Mas o melhor ainda não era isso! A sala seguinte, Filmscape, exibe 19 filmes dentre a extensa produção do papa do pop. O clima da instalação é de uma certa cacofonia, dos fragmentos de áudio que escapam das estações e as dezenas de imagens flutuando em telões iluminados, misturados aos comentários assombrados ou divertidos dos visitantes. Fui direto ao centro e me sentei diante do emblemático "The Chelsea Girls", exibido segundo o conceito original - tela dupla, com duas "histórias" exibidas simultaneamente e lado-a-lado. As histórias não têm relação entre si e nem nexo - a maioria são improvisações on-camera (recorrentes em toda a filmografia do Warhol), mas visualmente são hipnotizantes. Assisti a uma boa meia hora (são mais de 3h), e por sorte peguei justamente a da Nico e a do Gerard Malanga.



Mas os outros filmes são igualmente mandatórios - "The Naked Restaurant", onde a Viva comanda um restaurante...nu. Todo mundo nu, discutindo assuntos do dia, como Cuba e Castro; "Kitchen", com a Edie Sedgwick mostrando os pernões numa discussão nonsense numa cozinha; "Mrs. Warhol", estrelando a mãe do Warhol, o imperdível "The Velvet Underground & Nico: A Symphony of Sound", mostrando uma jam do VU na Factory interrompida pela chegada da polícia (chamada pelos vizinhos que reclamaram do barulho); "Henry Geldzahler", uma "entrevista" de 99 minutos, onde Warhol nem esteve presente na maior parte do tempo, e Geldzahler foi deixado em frente à câmera - interagindo com ela no começo, e depois simplesmente parado até o filme acabar (gênio, analiso melhor em outro post); e um dos que achei mais brilhantes, "Outer and Inner Space", que coloca a Edie Sedgwick falando, tendo ao fundo/ao lado uma tela mostrando a própria numa outra gravação, falando outras coisas. Isso tudo gravado por duas câmeras diferentes, portanto a imagem é quadruplicada. Peguei um trecho em que a Edie "gravada" espirra, seguida de um espirro da "real" e achei incrível, ensaiado ou não.

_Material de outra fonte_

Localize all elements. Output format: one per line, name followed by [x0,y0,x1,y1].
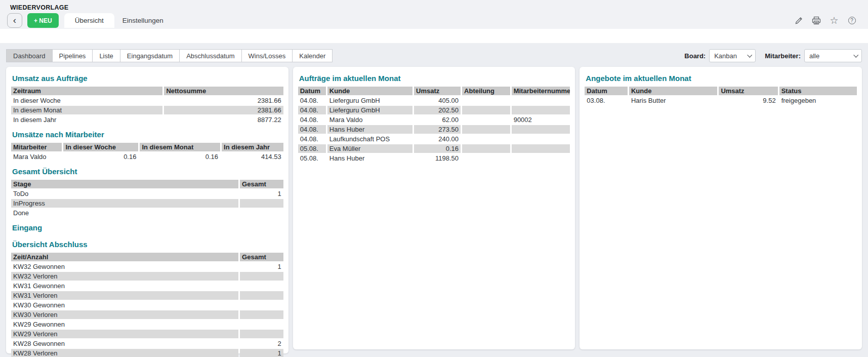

Acabou? Não! A sala seguinte, TV-Scape, mostra os 42 episódios de uma série de TV criada pelo Warhol de 79 a 87, "Andy Warhol's TV". Esses programas são a maior síntese da cultura pop do século XX, hands down. Todos os nomes da música, moda, cinema, TV, literatura e arte que conhecemos estão lá : Debbie Harry, Marc Jacobs, Yoko Ono, Rob Lowe, Diana Vreeland, David Hockney...you name it. Até a Betty Lago.

Mas o ícone máximo do pop sempre será o próprio Warhol. Até sua morte, não existia veículo que ele não tivesse explorado, movimentos que ele não tivesse influenciado, personalidades que ele não tivesse conhecido. Faz vinte anos de sua morte, e ainda há tanto o que explorar em sua extensíssima obra que eu poderia falar aqui horas. Certamente essa exposição é uma das mais completas fora do The Andy Warhol Museum, e uma grande chance de sentir um pouco da NY fervilhante e criativa daqueles anos loucos.

1 comment:

Cris Ambrosio said...

Pois é, é impossível desvincular o pop do Warhol. Eu até gosto das obras dele, mas elas não me fazem sentir nada xD

Brilhante essa idéia de colocar a exposição num prédio parecido com a Factory, demais.